Zhixing Education Big Data Analysis Data Warehouse Project_Interview Questions Highlight Edition

1. Introduce the current project.
Can you introduce the project you wrote:
Our big data project mainly solves some pain points in the education industry.
First of all, due to the Internet+ concept and the impact of the epidemic, online education, K12 education and other developments are booming, and more and more platform institutions have emerged. However, due to insufficient information sharing and utilization, companies have accumulated a large amount of data for many years, and because of the problem of information islands, these data have not been further mined and analyzed, so they cannot provide effective data support to the management and decision-making level of the company.
In view of this, the education big data analysis platform project we have done applies big data technology to the education industry, and uses an OLAP system that is good at analysis to provide data support for business operations. The specific realization idea is to first establish the enterprise data warehouse, preprocess the scattered business data, and secondly mine and analyze the massive user behavior data according to the business needs, and customize the multi-dimensional data collection to form a data mart for each scene theme. Use, and finally use BI tools for front-end display.
The technical architectures used include: mysql, sqoop, CM-based Hive, Oozie and FineBi. Since most of the data in the OLTP system is stored in mysql, we finally choose Sqoop as the import and export tool, extract the data to the data warehouse, and use Hive based on CM management for data cleaning + analysis, then export sqoop to mysql, and finally use FineBI to display OLAP Data analysis results.
Therefore, our technology solves the three major pain points of enterprises.
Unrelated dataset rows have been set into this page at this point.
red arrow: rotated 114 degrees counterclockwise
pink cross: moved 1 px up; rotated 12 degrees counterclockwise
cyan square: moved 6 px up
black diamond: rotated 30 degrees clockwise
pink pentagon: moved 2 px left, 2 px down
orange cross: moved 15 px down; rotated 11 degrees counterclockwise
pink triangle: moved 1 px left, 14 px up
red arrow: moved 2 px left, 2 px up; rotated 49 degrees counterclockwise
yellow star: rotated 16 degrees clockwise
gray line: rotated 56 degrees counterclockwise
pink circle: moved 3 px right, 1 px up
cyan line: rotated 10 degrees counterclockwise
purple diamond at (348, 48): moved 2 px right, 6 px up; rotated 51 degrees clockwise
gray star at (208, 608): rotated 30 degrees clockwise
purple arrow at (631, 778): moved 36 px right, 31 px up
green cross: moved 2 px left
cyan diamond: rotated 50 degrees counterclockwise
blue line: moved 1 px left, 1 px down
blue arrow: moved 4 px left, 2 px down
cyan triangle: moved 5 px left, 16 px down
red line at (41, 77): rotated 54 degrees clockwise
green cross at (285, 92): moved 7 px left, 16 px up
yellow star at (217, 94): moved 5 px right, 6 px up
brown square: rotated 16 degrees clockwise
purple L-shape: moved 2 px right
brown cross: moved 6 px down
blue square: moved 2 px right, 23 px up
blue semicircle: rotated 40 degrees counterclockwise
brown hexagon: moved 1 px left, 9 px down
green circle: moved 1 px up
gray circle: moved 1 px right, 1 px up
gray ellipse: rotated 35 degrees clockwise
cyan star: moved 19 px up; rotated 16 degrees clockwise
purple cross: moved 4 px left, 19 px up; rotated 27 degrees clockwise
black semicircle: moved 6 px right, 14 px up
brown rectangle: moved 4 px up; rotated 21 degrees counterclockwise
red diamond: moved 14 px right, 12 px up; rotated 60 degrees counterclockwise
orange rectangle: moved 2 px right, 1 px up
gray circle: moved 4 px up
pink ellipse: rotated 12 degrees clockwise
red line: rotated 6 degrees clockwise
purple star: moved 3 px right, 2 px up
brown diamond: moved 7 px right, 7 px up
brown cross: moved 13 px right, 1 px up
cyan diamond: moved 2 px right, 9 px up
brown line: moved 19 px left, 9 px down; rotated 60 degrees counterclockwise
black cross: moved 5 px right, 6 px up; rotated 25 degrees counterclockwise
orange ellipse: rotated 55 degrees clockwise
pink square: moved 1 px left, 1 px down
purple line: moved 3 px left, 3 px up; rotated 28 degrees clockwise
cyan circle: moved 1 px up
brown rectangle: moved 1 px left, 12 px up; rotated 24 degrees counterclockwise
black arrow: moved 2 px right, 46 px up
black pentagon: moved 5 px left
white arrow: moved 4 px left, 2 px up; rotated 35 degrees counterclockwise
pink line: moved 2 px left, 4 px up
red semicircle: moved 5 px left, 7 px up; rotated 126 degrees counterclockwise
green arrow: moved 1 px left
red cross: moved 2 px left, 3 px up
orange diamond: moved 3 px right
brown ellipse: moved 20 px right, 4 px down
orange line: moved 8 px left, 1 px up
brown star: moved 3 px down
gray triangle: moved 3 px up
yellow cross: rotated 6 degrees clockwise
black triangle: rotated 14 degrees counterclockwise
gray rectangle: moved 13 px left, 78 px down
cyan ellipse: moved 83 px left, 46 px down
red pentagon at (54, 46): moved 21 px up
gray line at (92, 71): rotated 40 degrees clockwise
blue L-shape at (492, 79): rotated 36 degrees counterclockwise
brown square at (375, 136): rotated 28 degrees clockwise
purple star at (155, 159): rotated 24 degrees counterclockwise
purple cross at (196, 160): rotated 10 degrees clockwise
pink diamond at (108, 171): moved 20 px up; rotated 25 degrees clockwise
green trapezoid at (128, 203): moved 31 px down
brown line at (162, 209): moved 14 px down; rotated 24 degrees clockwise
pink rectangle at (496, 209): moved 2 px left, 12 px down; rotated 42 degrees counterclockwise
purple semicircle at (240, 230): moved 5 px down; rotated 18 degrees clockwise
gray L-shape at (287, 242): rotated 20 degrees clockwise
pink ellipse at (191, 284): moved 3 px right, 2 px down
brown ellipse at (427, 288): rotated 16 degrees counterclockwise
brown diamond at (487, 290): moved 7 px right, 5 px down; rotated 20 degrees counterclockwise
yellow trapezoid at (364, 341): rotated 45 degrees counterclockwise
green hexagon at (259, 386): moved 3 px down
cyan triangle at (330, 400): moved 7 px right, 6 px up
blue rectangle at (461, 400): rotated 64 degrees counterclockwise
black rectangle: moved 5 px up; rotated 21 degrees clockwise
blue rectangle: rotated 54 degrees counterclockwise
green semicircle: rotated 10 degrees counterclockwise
One is the problem of too much data, which cannot be satisfied by traditional databases; the second is that there are too many systems and the problem of data fragmentation, which cannot solve the problem of data islands; the third is that the statistical workload is too large and the analysis is difficult to provide timely data reference for enterprises.
Insert picture description here

2. What is the difference between a data warehouse and a traditional business database?
Database: is a logical concept, used to store data warehouse, realized by database software.
Data warehouse: It is an upgrade of the database concept.
The main difference between them is that the data warehouse is integrated or refined, the database is detailed, the data warehouse mainly uses the star model or the snowflake model; it is analysis-oriented and supports decision-making needs; and the database uses the entity-relation (ER) model ; Transaction-oriented, the amount of data used in one operation is small; in addition, the data warehouse also stores historical data, excluding the latest data; data is read-only, only appended, operating one collection at a time, and the amount of data is large, while the database is the opposite.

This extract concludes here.